Spécialiste des propulseurs pour nano-satellites, l'entreprise française ThrustMe a installé son moteur NPT30-I2 sur un satellite du chinois Spacety lancé le 6 novembre depuis Taiyuan (Chine). Il s'agit du premier moteur ionique à iode du monde mis en orbite.

Lancé à bord d’une fusée chinoise Longue Marche 6 (CZ-6) le 6 novembre dernier depuis Taiyuan (Chine), le nano-satellite Beihangkongshi-1 (12U) du chinois Spacety est équipé d’un moteur ionique à grille NPT30-I2 de la start-up française ThrustMe. Une première mondiale pour un système de propulsion électrique à iode, affirme l’entreprise.

Alors que beaucoup d’entreprises développent des systèmes de propulsion électrique ayant recours à du xénon en guise de carburant, ThrustMe a fait le choix de l’iode. « Elle peut être stockée à l’état solide et ne nécessite pas de système de stockage complexe et coûteux à haute pression comme les carburants traditionnels (exemple : le xénon), indique l’entreprise dans un communiqué. Cela signifie également que le système de propulsion peut être livré avec le plein, ce qui simplifie grandement l’intégration et les tests. » ThrustMe affirme également que l’iode est moins chère à produire que le xénon, et donc plus simple à fournir dans de grandes quantités.

Le moteur ionique de ThrustMe est bâti sur une architecture dite « à grilles ». Chauffée, l'iode passe de l'état solide dans lequel elle est stockée à l'état gazeux. Le gaz est alors emmené dans une chambre dans laquelle sont accélérés des électrons. Ceux-ci-frappent les atomes d'iode qui perdent un électron et s'ionisent. Des grilles situées en sortie du propulseur créent un champ électrique qui accélère les ions. Ceux-ci sont propulsés en dehors du moteur et créent une poussée.

Du moteur à gaz froid au moteur ionique

ThrustMe avait déjà équipé le satellite Xiaoxiang 1(08) de Spacety lancé l’année dernière lors d’un vol de démonstration. Mais le propulseur testé n’était pas un moteur ionique. Il s’agissait d’un propulseur à gaz froid I2T5 de ThrustMe. Le principe : un système électrique chauffant sublime l’iode qui est projeté hors d'une tuyère, générant ainsi la poussée qui permet au satellite de manœuvrer.
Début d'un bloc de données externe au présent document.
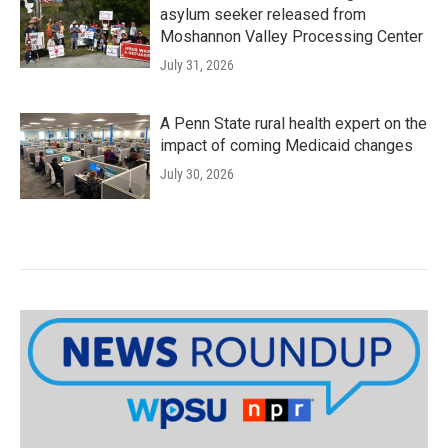
asylum seeker released from
Moshannon Valley Processing Center
July 31, 2026
A Penn State rural health expert on the
impact of coming Medicaid changes
July 30, 2026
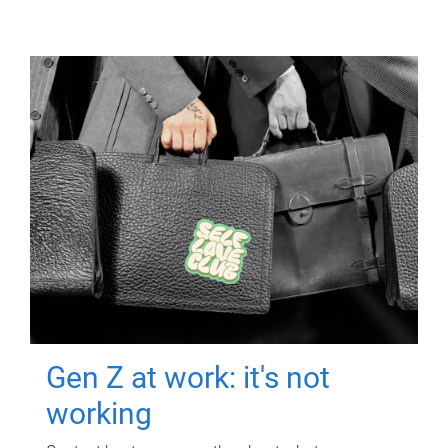
Gen Z at work: it's not
working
« L’année dernière, nous avons testé des technologies critiques pour le stockage, la distribution et la sublimation de l’iode (…), précise l’entreprise dans un communiqué. Cette fois, nous allons tester les pleines capacités de notre système de propulsion électrique NPT30-I2 et réaliser des manœuvres orbitales avancées. »

Après ce vol de démonstration, les entreprises entendent poursuivre une collaboration commerciale. Spacety indique avoir « déjà commandé plusieurs » moteurs ioniques NPT30-I2 de ThrustMe pour équiper sa future constellation Synthetic Aperture Radar (SAR) dont le déploiement en orbite devrait démarrer en cette fin année. Grâce à des antennes radar, le but de SAR est de créer des reconstructions en 2D et 3D de paysages ou de villes.

Exotrail rejoint ThrustMe en orbite

Cette mise en orbite du satellite de Spacety équipé du moteur ionique de ThrustMe a précédé d'un jour celle du satellite de Nanoavionics - fabricant lituanien de nano-satellites -, équipé d'un moteur ionique fourni par Exotrail, une autre start-up française. Celle-ci avait livré son propulseur ionique en septembre 2019. Initialement prévu en novembre 2019 à bord d’un lanceur indien PSLV, le lancement a été repoussé à fin mars 2020, puis ultérieurement. Il est finalement parti le 7 novembre dernier.